## Task brief
When you reach the line in the data below that contains "pojazdów. Droga", please start repeating lines exactly, and stop after the line that contains "partners. Met alle", repeating nothing else.

## Records supplied
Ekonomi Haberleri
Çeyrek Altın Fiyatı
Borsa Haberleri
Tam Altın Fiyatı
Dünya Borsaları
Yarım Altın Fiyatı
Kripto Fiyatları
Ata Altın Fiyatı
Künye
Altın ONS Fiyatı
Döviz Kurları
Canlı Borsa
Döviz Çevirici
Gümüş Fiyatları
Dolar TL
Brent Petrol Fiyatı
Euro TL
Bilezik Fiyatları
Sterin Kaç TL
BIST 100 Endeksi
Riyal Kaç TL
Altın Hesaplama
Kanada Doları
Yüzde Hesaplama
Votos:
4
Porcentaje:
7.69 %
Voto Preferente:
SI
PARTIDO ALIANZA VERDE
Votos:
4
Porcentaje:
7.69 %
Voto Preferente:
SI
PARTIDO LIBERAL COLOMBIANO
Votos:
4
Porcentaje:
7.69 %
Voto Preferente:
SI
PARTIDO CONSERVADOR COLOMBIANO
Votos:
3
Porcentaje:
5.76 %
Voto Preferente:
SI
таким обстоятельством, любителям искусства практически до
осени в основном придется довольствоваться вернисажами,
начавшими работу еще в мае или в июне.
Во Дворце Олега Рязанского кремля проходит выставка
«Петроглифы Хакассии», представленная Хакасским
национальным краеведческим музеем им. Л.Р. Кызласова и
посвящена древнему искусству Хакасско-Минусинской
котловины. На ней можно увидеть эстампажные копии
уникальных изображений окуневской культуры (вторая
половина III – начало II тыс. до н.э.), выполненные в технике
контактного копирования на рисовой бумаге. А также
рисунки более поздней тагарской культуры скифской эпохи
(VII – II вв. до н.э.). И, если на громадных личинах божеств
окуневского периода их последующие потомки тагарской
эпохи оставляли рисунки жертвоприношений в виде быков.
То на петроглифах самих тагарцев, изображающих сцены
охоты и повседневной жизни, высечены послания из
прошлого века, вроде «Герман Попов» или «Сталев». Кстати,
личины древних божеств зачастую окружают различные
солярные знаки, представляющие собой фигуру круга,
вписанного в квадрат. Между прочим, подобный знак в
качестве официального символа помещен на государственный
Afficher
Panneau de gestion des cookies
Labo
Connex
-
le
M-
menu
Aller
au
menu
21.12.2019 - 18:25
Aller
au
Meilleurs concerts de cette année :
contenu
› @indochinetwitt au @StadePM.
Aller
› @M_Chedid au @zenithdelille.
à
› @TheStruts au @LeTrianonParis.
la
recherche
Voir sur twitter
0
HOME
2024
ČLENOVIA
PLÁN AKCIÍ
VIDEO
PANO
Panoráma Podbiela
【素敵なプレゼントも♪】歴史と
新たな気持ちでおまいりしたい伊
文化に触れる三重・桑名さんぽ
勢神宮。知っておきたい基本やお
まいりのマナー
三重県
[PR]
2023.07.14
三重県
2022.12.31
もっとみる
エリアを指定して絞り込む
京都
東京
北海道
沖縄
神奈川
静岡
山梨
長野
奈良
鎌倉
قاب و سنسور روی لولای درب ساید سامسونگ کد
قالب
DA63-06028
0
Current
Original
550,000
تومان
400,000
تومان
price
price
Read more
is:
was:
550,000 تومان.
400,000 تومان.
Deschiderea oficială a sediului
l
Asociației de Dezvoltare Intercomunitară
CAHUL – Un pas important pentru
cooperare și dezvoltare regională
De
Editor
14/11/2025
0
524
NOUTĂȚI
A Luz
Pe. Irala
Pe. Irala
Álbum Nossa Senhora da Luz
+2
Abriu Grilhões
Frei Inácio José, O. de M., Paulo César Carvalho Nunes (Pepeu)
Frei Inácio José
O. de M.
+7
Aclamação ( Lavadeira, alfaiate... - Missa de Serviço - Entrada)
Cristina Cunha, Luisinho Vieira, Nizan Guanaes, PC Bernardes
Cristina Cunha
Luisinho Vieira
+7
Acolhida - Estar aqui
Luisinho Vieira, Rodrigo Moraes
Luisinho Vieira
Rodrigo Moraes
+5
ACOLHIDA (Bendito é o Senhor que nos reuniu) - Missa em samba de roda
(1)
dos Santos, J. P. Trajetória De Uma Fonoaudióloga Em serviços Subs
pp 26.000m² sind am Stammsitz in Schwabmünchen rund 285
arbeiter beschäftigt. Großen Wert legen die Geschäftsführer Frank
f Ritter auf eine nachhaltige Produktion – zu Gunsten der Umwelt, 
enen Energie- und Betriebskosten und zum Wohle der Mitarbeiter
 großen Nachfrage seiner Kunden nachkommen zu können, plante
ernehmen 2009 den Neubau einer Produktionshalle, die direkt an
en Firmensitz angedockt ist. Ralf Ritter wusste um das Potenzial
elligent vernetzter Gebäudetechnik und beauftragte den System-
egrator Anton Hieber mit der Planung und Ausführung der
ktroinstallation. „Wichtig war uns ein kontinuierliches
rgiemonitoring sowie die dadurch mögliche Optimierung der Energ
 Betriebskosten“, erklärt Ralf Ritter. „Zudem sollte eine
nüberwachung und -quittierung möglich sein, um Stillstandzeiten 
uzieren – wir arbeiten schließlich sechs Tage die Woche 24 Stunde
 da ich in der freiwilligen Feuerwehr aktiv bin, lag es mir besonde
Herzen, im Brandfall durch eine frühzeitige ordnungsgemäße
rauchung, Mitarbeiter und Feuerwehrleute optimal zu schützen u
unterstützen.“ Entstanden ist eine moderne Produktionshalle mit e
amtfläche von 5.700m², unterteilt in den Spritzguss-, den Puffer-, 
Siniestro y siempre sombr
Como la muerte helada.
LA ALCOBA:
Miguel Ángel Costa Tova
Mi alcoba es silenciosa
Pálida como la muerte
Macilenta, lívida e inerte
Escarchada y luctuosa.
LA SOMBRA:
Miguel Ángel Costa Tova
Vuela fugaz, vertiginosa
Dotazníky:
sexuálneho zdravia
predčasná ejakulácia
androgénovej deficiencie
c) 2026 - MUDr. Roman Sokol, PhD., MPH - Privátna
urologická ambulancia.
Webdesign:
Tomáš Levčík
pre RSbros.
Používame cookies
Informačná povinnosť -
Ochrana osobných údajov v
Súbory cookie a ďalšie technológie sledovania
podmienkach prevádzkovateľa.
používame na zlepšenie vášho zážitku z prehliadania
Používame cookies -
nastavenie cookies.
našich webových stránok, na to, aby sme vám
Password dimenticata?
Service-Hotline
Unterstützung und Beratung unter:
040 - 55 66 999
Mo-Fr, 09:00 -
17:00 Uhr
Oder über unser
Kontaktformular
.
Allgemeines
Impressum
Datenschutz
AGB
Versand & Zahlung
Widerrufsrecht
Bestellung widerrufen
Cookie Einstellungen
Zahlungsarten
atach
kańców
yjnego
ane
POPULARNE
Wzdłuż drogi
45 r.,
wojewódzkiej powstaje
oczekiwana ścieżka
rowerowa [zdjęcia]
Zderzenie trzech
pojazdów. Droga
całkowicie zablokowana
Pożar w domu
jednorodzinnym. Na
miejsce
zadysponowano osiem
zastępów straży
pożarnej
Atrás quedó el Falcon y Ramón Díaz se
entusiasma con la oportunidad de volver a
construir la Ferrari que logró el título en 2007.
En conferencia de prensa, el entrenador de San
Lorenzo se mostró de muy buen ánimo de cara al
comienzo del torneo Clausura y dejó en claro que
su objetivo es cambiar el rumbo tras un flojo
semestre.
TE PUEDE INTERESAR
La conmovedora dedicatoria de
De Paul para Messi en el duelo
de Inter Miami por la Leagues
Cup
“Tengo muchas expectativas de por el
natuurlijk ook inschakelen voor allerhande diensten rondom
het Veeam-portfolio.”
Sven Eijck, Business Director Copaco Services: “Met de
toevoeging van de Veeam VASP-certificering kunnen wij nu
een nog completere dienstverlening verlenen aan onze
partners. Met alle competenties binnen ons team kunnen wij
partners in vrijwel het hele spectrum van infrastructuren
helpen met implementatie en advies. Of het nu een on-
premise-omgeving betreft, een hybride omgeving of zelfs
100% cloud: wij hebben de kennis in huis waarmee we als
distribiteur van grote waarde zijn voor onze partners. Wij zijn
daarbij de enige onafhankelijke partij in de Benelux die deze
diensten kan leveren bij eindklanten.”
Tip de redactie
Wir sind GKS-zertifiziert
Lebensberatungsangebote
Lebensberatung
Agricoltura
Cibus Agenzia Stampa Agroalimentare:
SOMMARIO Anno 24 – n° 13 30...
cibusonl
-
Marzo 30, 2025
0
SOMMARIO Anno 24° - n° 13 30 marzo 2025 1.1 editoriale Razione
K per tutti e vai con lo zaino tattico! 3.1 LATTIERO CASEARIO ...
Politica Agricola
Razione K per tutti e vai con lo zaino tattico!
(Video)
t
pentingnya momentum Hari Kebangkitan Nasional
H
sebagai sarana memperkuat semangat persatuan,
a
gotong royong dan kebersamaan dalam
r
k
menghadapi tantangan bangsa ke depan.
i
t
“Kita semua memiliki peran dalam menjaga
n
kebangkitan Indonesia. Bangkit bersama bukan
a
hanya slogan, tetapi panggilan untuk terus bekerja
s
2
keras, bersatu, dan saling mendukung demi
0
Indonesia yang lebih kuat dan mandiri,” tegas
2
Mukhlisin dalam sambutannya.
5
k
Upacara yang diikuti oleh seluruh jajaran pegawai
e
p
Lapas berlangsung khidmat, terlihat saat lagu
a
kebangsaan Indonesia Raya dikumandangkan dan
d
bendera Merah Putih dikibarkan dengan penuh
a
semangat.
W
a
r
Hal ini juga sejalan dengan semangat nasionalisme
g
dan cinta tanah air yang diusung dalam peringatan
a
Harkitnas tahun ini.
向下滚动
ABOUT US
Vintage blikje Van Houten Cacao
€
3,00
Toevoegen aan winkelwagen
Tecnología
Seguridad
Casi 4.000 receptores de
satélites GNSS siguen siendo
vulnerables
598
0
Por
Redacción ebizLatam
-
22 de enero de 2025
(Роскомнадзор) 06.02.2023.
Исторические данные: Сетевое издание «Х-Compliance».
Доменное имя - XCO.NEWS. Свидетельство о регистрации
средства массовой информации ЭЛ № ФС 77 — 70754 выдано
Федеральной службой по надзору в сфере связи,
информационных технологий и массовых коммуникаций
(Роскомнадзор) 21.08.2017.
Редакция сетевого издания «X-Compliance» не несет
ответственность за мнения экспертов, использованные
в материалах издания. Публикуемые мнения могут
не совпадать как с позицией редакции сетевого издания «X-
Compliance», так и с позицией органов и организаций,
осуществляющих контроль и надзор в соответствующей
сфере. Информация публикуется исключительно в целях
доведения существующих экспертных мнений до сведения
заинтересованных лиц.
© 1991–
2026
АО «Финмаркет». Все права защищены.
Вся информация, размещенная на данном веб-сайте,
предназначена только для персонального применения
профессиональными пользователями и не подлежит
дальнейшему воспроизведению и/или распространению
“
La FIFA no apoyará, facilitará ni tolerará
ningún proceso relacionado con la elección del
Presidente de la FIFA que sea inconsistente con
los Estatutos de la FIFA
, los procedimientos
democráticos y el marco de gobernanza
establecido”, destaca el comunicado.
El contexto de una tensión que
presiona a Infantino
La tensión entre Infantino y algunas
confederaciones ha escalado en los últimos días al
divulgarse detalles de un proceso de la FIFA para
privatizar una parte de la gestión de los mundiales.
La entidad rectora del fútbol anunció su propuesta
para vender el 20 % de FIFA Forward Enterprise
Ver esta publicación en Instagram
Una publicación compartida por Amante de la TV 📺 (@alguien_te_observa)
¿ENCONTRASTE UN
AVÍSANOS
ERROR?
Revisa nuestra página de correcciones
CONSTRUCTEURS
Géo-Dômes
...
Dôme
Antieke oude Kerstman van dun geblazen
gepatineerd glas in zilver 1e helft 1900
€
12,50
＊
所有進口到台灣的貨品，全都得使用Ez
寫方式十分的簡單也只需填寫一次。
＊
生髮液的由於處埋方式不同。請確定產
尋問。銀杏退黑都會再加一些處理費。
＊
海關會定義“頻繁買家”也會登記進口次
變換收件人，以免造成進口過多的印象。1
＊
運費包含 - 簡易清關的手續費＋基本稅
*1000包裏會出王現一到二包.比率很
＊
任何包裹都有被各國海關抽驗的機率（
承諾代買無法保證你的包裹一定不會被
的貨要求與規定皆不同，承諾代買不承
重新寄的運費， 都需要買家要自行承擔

## Response
pojazdów. Droga
całkowicie zablokowana
Pożar w domu
jednorodzinnym. Na
miejsce
zadysponowano osiem
zastępów straży
pożarnej
Atrás quedó el Falcon y Ramón Díaz se
entusiasma con la oportunidad de volver a
construir la Ferrari que logró el título en 2007.
En conferencia de prensa, el entrenador de San
Lorenzo se mostró de muy buen ánimo de cara al
comienzo del torneo Clausura y dejó en claro que
su objetivo es cambiar el rumbo tras un flojo
semestre.
TE PUEDE INTERESAR
La conmovedora dedicatoria de
De Paul para Messi en el duelo
de Inter Miami por la Leagues
Cup
“Tengo muchas expectativas de por el
natuurlijk ook inschakelen voor allerhande diensten rondom
het Veeam-portfolio.”
Sven Eijck, Business Director Copaco Services: “Met de
toevoeging van de Veeam VASP-certificering kunnen wij nu
een nog completere dienstverlening verlenen aan onze
partners. Met alle competenties binnen ons team kunnen wij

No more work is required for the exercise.